Records excerpted from a collection:
------------------------------------------------

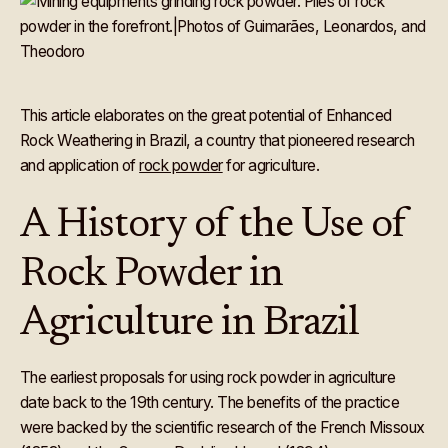
This article elaborates on the great potential of Enhanced
Rock Weathering in Brazil, a country that pioneered research
and application of
rock powder
for agriculture.
A History of the Use of
Rock Powder in
Agriculture in Brazil
The earliest proposals for using rock powder in agriculture
date back to the 19th century. The benefits of the practice
were backed by the scientific research of the French Missoux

------------------------------------------------

## Work instructions
Copy nothing except the lines from the one holding "date back to" through the last line of the data above, and return them exactly.

## Answer space
date back to the 19th century. The benefits of the practice
were backed by the scientific research of the French Missoux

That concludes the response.